- [The task] Scan the entries for the word "message". Every line that has it should be copied.

(Page-level text extractions)
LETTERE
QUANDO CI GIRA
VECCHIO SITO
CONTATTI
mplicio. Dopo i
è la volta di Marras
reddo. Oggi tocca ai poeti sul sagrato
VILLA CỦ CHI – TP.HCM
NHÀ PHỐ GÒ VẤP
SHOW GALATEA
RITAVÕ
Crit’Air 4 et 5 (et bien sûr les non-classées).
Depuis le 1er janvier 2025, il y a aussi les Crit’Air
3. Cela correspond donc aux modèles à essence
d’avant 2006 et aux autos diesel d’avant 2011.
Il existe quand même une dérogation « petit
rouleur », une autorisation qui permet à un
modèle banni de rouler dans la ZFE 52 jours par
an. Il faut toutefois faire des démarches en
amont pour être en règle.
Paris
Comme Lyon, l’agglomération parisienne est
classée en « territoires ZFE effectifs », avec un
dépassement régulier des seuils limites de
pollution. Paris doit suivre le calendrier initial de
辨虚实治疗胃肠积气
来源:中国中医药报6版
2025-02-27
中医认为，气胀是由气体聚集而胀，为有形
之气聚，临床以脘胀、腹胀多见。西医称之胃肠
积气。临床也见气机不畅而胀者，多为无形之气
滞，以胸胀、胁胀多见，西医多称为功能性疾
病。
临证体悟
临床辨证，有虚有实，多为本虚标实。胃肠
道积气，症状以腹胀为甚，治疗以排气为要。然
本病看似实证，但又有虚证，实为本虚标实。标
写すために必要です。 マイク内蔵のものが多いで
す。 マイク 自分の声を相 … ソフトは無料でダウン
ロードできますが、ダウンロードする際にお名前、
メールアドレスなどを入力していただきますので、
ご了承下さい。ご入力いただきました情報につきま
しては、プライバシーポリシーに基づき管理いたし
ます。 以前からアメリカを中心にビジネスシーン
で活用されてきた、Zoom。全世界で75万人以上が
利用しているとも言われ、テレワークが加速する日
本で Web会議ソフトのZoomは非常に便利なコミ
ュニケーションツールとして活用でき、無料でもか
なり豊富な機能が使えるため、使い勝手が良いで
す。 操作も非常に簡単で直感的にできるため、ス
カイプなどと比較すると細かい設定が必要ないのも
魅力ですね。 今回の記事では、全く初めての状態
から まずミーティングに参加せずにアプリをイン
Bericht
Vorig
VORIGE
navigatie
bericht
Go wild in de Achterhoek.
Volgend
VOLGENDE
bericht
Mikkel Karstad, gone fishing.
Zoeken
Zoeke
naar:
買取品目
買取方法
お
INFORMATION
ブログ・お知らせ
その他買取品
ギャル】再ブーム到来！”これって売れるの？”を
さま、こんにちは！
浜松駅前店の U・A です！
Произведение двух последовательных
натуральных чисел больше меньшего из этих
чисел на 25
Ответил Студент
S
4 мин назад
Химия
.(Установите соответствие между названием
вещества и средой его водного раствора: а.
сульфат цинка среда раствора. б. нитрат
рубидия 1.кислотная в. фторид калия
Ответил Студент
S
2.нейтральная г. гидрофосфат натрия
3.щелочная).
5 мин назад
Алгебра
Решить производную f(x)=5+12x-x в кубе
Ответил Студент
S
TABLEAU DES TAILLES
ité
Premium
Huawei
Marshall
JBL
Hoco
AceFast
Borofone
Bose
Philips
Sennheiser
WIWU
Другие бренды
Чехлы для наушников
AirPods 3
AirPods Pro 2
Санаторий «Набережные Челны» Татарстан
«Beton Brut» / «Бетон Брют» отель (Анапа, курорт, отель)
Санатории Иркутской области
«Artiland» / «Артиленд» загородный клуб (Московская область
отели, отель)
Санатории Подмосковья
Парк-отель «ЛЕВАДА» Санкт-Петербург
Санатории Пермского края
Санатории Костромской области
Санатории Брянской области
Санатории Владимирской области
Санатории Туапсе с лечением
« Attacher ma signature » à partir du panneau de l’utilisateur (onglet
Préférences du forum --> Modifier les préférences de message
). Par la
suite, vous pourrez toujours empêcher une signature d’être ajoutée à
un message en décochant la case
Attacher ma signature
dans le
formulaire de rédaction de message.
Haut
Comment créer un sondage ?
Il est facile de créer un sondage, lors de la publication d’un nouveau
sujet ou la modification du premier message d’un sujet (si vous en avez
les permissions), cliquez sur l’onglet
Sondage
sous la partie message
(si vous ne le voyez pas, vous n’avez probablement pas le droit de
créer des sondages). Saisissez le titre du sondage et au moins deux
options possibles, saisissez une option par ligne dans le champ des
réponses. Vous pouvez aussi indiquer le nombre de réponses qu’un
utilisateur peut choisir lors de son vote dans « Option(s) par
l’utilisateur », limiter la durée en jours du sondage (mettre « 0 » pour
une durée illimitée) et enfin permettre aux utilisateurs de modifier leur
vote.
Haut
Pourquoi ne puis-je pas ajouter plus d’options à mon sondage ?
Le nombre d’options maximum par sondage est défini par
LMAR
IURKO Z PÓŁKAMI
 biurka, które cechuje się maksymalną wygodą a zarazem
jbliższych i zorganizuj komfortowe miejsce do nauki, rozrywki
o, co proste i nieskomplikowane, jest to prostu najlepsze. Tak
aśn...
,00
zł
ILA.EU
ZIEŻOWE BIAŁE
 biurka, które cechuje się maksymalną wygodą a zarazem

- [Response for this exercise]
Préférences du forum --> Modifier les préférences de message
un message en décochant la case
formulaire de rédaction de message.
sujet ou la modification du premier message d’un sujet (si vous en avez
sous la partie message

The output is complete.